#### TASK
Skip the pictures. Give all the data again exactly.
[Opening PROVIDED MATERIAL section]
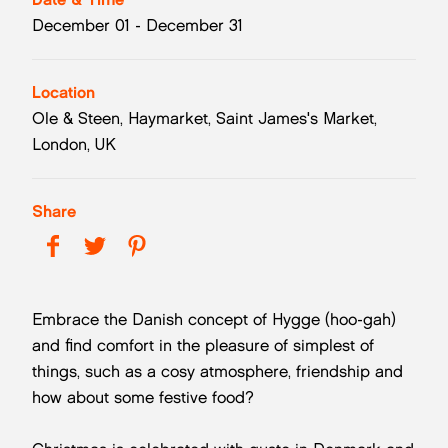
December 01 - December 31
Location
Ole & Steen, Haymarket, Saint James's Market,
London, UK
Share
Embrace the Danish concept of Hygge (hoo-gah)
and find comfort in the pleasure of simplest of
things, such as a cosy atmosphere, friendship and
how about some festive food?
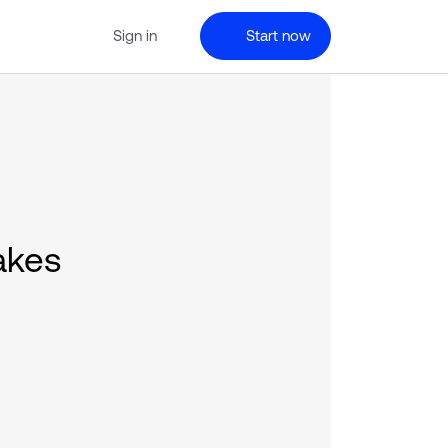
Sign in
Start now
akes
[Closing PROVIDED MATERIAL section]
#### REPLY TO THE EXERCISE
December 01 - December 31
Location
Ole & Steen, Haymarket, Saint James's Market,
London, UK
Share
Embrace the Danish concept of Hygge (hoo-gah)
and find comfort in the pleasure of simplest of
things, such as a cosy atmosphere, friendship and
how about some festive food?
Sign in
Start now
akes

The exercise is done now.